**What the exercise asks:**
Look through the lines below and copy each one that includes "powered".

--- Records for this task Enclosed Below ---

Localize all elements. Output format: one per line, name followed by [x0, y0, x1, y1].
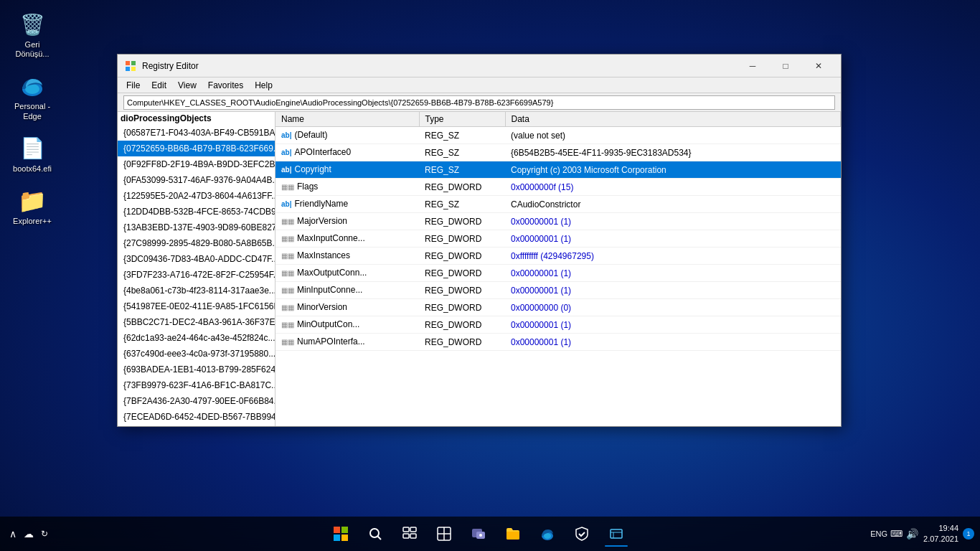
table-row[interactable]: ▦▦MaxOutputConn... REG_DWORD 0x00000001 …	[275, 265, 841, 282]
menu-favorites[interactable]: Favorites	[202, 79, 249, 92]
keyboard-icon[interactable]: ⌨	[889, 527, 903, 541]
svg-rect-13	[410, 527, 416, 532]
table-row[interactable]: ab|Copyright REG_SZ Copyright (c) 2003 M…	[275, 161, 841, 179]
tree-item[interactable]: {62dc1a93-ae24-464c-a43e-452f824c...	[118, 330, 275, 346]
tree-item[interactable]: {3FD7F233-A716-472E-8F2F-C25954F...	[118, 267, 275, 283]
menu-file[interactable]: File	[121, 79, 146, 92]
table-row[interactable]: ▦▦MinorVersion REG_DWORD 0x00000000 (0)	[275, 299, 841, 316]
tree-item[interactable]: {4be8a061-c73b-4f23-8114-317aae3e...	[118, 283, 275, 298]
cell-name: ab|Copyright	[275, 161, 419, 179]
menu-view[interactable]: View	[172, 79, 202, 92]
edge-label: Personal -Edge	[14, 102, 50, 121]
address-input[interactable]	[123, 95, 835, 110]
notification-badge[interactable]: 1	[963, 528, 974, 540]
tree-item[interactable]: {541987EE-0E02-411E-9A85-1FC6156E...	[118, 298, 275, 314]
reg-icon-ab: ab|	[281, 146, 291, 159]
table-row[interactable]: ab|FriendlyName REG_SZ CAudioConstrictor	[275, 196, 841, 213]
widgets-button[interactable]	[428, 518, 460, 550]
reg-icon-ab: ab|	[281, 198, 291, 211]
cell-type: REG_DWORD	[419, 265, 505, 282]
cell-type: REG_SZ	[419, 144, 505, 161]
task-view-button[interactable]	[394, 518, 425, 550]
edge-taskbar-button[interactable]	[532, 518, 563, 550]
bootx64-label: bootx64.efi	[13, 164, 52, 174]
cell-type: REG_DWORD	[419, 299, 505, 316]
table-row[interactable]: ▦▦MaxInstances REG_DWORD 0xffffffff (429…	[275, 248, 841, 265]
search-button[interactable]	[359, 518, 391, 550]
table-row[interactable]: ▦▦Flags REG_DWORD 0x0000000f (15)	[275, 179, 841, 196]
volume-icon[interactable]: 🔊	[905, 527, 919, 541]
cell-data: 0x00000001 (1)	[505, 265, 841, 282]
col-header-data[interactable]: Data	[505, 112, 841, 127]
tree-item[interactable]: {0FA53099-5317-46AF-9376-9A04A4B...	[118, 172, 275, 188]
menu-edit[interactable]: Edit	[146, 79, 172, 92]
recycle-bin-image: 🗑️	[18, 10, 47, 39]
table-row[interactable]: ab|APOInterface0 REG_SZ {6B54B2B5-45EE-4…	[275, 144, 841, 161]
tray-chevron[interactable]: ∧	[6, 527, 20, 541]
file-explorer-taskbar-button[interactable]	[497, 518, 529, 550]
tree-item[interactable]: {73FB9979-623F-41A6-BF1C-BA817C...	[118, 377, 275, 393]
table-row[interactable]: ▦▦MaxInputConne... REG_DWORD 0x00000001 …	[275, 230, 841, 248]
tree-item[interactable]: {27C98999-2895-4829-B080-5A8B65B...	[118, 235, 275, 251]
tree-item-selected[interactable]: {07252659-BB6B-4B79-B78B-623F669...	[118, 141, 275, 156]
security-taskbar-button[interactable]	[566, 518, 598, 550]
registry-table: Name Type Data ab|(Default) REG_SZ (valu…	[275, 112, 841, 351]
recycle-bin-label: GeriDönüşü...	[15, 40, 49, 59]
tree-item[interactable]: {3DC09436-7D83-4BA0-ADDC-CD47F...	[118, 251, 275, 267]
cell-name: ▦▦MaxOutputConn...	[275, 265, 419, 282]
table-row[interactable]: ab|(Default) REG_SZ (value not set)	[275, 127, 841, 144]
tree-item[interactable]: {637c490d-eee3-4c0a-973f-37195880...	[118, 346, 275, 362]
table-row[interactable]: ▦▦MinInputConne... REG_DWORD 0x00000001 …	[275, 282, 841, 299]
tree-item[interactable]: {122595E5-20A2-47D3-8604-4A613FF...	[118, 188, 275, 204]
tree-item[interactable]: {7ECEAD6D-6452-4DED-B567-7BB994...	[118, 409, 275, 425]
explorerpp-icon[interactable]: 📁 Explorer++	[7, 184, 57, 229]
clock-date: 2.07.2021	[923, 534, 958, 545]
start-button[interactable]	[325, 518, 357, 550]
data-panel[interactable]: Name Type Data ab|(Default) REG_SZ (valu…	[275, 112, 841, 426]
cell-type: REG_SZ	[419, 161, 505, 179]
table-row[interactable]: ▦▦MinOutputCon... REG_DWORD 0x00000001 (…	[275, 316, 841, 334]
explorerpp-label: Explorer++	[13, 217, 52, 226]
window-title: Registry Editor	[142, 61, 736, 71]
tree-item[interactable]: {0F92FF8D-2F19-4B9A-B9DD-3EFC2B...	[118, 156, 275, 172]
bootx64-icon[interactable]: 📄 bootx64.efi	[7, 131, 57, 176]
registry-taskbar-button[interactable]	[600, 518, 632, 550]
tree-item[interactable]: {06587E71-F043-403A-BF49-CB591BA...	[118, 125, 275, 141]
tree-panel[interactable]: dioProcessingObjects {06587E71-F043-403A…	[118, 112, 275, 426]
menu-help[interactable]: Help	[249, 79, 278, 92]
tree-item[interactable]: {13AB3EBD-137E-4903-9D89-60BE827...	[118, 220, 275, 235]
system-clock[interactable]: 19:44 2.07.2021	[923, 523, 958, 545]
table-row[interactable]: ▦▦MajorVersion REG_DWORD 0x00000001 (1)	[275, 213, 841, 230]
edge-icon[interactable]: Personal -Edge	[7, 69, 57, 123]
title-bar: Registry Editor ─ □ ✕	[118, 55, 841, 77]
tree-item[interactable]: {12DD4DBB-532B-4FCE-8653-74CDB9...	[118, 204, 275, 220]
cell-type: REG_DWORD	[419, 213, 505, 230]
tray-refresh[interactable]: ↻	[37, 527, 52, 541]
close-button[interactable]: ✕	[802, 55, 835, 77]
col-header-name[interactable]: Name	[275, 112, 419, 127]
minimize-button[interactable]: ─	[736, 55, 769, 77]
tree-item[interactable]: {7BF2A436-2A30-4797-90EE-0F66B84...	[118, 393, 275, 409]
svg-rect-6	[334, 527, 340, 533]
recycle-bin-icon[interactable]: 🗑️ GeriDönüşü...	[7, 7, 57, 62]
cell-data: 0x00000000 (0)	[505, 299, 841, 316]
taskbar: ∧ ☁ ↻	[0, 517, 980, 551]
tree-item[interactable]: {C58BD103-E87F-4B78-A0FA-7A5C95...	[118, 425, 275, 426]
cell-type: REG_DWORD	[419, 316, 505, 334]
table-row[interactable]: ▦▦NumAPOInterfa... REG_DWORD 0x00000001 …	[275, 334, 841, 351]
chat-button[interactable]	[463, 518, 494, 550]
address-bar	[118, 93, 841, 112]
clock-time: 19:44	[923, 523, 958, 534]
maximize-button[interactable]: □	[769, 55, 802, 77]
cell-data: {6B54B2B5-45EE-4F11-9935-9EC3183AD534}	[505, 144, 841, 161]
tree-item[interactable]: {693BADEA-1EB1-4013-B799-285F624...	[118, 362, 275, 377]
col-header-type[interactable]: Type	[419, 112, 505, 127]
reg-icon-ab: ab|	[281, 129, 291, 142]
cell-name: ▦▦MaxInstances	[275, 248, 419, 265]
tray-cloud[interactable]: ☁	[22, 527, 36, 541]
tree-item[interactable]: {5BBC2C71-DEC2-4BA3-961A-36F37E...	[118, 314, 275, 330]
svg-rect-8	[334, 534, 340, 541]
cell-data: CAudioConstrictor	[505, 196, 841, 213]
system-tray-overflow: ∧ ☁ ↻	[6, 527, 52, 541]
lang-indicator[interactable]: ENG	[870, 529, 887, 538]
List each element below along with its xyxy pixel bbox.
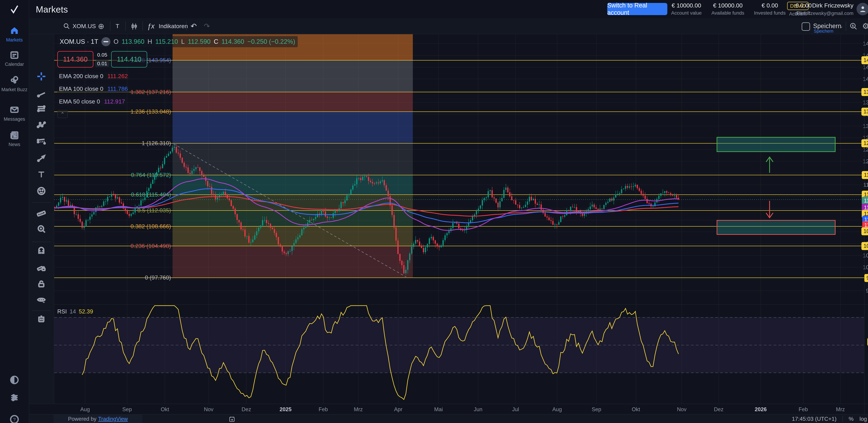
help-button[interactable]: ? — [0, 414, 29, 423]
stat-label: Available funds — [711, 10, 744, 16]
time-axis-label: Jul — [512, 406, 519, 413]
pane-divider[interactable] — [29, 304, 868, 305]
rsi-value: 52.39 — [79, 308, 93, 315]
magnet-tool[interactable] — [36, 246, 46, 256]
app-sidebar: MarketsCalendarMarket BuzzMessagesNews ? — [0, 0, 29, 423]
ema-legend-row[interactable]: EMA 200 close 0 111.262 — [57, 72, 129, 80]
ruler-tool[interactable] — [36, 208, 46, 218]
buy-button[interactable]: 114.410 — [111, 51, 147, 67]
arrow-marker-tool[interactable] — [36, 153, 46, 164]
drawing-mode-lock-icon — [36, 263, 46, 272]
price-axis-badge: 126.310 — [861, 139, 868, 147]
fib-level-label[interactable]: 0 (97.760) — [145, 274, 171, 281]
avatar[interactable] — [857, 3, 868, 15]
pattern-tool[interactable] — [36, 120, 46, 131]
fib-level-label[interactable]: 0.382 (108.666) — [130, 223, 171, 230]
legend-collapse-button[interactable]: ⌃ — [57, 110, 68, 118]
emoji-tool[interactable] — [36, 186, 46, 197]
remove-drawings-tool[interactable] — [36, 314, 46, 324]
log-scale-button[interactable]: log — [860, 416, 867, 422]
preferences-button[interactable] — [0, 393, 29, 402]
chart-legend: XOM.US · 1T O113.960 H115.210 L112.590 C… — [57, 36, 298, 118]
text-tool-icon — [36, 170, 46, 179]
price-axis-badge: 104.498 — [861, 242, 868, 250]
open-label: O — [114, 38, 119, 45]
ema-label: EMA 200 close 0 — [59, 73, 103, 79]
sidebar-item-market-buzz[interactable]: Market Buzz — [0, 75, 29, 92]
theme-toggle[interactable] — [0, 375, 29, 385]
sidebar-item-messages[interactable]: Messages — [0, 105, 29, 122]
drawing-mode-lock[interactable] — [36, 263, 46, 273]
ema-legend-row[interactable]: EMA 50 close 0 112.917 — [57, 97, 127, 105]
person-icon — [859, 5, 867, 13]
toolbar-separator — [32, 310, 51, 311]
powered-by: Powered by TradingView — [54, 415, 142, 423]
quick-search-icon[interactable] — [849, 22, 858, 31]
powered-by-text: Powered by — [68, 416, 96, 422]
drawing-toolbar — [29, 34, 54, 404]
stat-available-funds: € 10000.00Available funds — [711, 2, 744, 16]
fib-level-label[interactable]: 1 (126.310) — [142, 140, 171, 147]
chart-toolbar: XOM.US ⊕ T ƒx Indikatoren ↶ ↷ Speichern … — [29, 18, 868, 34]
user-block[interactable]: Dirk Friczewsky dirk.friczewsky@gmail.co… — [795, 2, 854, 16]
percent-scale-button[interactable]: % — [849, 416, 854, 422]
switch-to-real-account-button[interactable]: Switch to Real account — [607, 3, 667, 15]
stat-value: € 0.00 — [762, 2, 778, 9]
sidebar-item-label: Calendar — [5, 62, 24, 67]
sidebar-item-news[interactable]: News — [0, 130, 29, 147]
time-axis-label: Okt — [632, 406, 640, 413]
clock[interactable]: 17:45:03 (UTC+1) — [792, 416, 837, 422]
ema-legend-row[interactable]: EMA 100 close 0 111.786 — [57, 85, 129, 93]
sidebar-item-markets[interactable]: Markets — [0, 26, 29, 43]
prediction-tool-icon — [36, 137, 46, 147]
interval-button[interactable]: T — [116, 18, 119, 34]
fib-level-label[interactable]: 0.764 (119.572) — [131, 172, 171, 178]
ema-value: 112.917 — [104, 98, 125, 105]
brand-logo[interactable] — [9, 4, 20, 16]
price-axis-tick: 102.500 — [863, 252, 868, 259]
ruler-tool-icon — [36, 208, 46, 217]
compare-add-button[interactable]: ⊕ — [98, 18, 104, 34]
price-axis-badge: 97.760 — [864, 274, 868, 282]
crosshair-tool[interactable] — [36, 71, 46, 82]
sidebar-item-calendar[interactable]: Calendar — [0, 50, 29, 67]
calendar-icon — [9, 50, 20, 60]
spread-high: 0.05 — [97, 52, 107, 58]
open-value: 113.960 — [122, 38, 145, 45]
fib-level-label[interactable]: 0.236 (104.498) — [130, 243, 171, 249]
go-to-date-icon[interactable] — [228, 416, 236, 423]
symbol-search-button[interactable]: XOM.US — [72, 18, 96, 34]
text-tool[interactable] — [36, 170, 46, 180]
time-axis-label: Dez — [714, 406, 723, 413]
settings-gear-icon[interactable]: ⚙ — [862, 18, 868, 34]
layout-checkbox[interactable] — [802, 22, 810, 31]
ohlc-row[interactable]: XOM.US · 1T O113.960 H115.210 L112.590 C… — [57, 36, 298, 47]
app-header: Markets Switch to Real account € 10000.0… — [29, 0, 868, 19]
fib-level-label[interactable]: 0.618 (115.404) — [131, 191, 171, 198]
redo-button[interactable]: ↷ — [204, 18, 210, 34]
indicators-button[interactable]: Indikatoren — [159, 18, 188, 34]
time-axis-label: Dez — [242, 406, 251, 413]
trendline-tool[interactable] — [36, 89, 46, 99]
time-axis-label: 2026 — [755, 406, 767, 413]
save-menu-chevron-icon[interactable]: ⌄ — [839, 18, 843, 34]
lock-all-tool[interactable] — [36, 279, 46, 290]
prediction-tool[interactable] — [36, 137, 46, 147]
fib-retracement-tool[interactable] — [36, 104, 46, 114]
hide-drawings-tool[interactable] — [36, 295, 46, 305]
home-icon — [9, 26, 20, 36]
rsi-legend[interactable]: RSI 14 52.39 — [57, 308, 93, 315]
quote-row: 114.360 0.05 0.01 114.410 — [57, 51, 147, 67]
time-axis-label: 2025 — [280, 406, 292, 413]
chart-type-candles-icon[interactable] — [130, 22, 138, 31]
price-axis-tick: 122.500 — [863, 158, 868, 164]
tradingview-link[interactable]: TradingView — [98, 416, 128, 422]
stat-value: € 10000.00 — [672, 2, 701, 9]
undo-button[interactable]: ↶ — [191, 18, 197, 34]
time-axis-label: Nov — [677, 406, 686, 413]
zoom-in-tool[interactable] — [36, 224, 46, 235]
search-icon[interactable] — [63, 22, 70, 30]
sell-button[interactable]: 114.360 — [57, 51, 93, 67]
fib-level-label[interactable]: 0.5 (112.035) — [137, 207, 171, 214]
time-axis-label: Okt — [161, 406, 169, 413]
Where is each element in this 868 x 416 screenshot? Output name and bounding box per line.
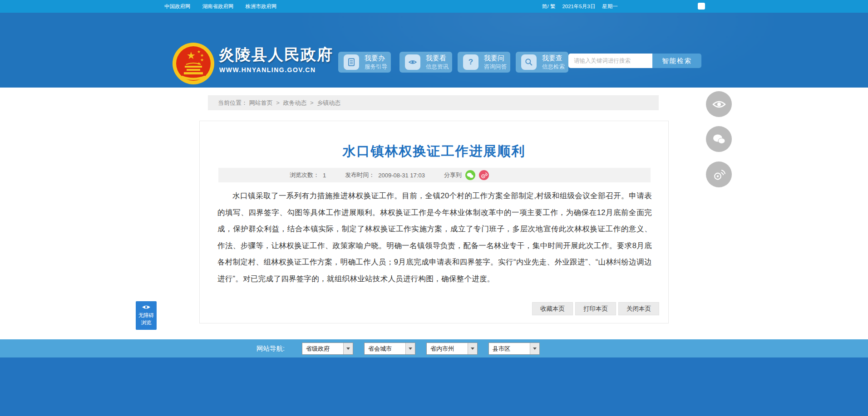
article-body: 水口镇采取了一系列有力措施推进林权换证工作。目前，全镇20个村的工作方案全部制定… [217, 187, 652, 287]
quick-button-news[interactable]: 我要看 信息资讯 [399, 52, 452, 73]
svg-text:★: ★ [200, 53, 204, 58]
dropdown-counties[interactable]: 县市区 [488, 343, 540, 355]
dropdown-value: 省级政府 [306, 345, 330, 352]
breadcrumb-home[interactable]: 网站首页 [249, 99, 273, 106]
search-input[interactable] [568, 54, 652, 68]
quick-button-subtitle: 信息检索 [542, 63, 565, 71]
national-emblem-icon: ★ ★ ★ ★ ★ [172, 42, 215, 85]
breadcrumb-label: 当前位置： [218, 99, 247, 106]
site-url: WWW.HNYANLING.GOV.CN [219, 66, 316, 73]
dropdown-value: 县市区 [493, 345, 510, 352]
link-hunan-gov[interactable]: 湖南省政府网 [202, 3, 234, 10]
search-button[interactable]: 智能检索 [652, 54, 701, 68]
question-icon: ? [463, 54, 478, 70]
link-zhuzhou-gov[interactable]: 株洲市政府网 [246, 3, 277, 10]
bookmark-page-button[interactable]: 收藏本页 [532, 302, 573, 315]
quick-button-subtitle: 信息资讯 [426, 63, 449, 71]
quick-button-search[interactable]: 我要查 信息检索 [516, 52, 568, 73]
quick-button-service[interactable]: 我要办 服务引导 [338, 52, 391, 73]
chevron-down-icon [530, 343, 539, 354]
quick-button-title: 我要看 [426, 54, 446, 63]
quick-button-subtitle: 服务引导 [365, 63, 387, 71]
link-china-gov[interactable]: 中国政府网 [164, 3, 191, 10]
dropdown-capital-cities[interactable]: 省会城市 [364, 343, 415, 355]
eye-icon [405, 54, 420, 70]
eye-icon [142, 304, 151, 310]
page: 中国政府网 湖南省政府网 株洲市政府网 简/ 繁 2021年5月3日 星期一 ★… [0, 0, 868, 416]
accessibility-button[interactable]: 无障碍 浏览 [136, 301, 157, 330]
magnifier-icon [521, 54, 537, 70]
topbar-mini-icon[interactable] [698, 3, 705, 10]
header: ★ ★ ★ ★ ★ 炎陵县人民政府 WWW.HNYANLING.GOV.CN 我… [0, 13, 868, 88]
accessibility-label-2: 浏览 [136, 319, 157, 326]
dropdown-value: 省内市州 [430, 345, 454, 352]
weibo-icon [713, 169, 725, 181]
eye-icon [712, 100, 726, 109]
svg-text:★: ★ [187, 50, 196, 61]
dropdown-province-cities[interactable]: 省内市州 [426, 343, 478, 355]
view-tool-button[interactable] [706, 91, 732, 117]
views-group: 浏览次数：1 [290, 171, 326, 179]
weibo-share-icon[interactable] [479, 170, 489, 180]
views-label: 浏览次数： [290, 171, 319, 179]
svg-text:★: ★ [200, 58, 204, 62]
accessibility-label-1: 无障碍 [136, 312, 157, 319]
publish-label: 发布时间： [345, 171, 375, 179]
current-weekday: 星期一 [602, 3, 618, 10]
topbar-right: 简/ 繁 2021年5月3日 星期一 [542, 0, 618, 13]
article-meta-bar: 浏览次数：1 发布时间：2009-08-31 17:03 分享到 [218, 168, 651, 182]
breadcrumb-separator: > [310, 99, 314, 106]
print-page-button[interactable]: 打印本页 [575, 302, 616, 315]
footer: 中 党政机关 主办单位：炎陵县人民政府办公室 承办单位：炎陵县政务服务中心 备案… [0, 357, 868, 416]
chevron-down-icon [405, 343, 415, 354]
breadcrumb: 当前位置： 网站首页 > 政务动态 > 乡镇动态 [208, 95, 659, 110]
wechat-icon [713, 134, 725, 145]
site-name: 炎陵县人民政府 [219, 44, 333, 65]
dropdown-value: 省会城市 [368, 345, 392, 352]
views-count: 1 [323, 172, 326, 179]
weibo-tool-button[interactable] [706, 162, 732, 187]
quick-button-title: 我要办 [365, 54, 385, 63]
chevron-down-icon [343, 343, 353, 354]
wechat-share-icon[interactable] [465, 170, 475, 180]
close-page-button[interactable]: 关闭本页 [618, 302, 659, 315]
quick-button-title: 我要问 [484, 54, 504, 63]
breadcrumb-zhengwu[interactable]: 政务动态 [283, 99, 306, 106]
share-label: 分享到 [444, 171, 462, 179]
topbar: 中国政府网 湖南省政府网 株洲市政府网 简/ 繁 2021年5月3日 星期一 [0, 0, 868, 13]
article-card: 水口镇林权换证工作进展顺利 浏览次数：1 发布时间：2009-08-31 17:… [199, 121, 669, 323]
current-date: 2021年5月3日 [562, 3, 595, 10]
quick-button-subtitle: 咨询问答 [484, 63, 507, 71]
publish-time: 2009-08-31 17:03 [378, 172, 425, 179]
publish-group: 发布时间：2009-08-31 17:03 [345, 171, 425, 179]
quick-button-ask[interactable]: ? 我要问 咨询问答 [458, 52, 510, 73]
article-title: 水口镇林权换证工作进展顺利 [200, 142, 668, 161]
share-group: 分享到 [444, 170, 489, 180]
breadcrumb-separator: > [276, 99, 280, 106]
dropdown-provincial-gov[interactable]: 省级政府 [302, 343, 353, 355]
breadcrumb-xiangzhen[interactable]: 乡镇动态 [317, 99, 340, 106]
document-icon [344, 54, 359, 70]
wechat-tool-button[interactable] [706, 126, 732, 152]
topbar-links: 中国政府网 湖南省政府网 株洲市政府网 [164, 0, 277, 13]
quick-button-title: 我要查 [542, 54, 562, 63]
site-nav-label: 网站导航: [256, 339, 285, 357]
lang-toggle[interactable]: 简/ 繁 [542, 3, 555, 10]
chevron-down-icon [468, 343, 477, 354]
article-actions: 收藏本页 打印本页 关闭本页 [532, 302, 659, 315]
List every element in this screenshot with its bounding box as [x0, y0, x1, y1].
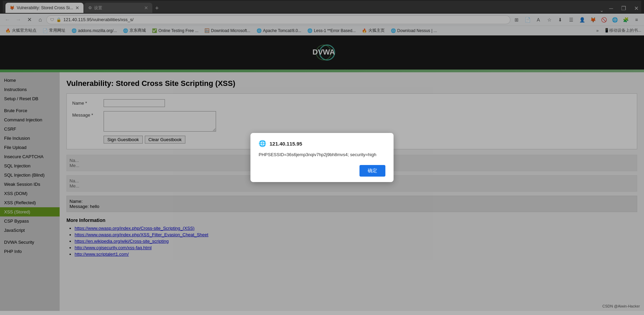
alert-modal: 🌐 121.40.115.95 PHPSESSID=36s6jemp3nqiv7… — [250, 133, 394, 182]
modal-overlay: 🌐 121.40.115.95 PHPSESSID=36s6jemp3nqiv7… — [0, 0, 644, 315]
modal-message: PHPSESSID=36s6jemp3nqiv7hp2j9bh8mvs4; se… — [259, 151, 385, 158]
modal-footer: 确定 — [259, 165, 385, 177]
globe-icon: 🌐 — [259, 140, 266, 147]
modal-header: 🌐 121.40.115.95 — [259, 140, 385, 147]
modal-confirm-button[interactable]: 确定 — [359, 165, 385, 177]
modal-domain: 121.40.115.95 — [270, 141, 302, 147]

--- End of Enclosed Records for this task ---

**Task answer:**
powered-by: Powered by TradingView — [54, 415, 142, 423]
powered-by-text: Powered by — [68, 416, 96, 422]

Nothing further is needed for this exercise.